By 24 weeks pregnant your baby will be starting to put on some fat and will be becoming less wrinkled.

By 26 weeks your baby will be blinking and may be able to detect light through your tummy!  He or she may move in response to a bright light such as a torch or the sun shinning on your tummy.

By 27 weeks she may recognise your voice or your partner’s, and wriggle to indicate this.

By 28 weeks your baby will be about 35 cm long and may start to experience hiccups.  You will feel these in the form of rhythmic little jolts inside you. They are perfectly normal and nothing to worry about.

This is the start of your final trimester!

At 24 weeks your pregnancy becomes “viable”.  For some women this week will pass without remark but for many it is a big milestone as it means that if the baby were to be born after this date, the likelihood of it surviving is much higher than a baby born before this time.

Midwife Appointment

If this is your first baby then you will have an appointment between 25 and 26 weeks.  She will take your blood pressure, measure your bump, listen to the baby’s heart beat, check your urine for UTIs and generally check you are ok and answer any questions you might have

You will have another appointment with your midwife or consultant appointment between 26-28 weeks where you will have more blood tests for Anaemia, Urinary Tract Infections (UTIs). and Gestational Diabetes (a form of diabetes that can occur as a result of pregnancy) If any of these are found, you will be given appropriate treatment.

For anaemia you will be given Iron tablets.  Beware! These iron tablets can cause constipation so, if you are prone to this,  it is a good idea to ask your doctor to prescribe you some Fybogel or other mild laxative to counter this effect.

For Gestational Diabetes, you will be referred to a dietician and advised to control the carbohydrates in your diet and the effects of this will be monitored.  If you are unable to bring your blood sugar levels down through diet alone, you may be required to inject yourself with insulin to control this.

UTIs will be treated with antibiotics which are perfectly safe to take during pregnancy.

The Baby’s Movement

The baby should now be moving regularly everyday. Different doctors and midwives will have different ways in which they suggest you monitor the movements (such as a certain number of movements per day or per hour) but you may start to notice some kind of pattern in kicks or movement. For example it may be more active in the morning or the afternoon or evenings. But every baby is different and whilst some babies wriggle around all day long, others are more sedate in the womb.
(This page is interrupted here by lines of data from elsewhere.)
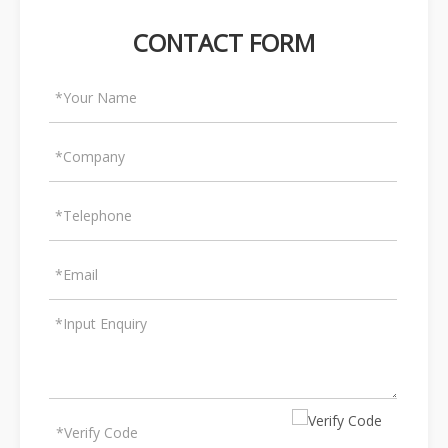
CONTACT FORM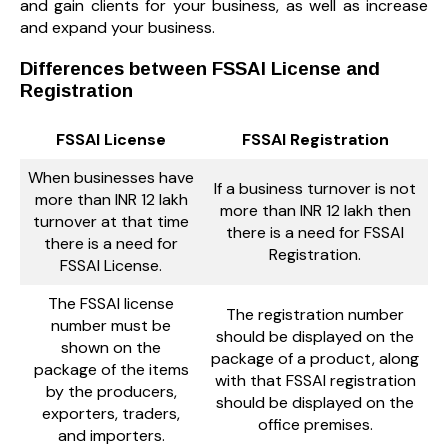
and gain clients for your business, as well as increase
and expand your business.
Differences between FSSAI License and
Registration
FSSAI License
FSSAI Registration
When businesses have
If a business turnover is not
more than INR 12 lakh
more than INR 12 lakh then
turnover at that time
there is a need for FSSAI
there is a need for
Registration.
FSSAI License.
The FSSAI license
The registration number
number must be
should be displayed on the
shown on the
package of a product, along
package of the items
with that FSSAI registration
by the producers,
should be displayed on the
exporters, traders,
office premises.
and importers.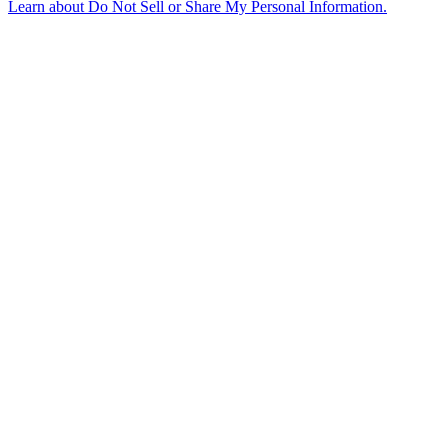
Learn about
Do Not Sell or Share My Personal Information
.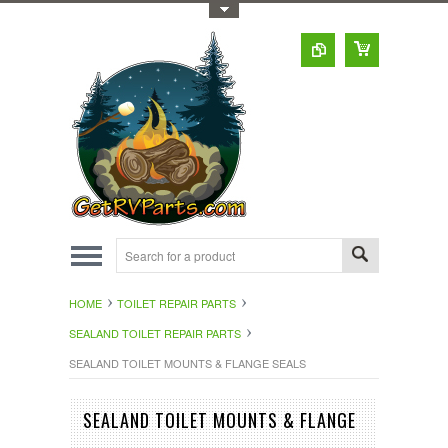
Toggle Top Menu
HOME
TOILET REPAIR PARTS
SEALAND TOILET REPAIR PARTS
SEALAND TOILET MOUNTS & FLANGE SEALS
SEALAND TOILET MOUNTS & FLANGE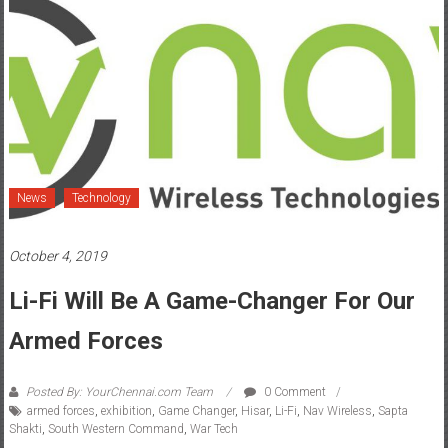
News
Technology
October 4, 2019
Li-Fi Will Be A Game-Changer For Our
Armed Forces
Posted By: YourChennai.com Team
0 Comment
armed forces
,
exhibition
,
Game Changer
,
Hisar
,
Li-Fi
,
Nav Wireless
,
Sapta
Shakti
,
South Western Command
,
War Tech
If your pregnancy is normal then “monitoring” as such is not needed, just a general awareness of movement.   We advise that you use your judgement in deciding if the baby has kicked enough that day.  If you have not felt the baby move for 24 hours and you genuinely feel concerned, then call your midwife or consultant and they will get you to come in and see them so that they can check the fetal heart rate and reassure you.

Many women remark that they do not feel the baby move much during a busy day and only notice movements when they are relaxed at home with their feet up!  This makes perfect sense if you have a busy job at work or at home looking after other children.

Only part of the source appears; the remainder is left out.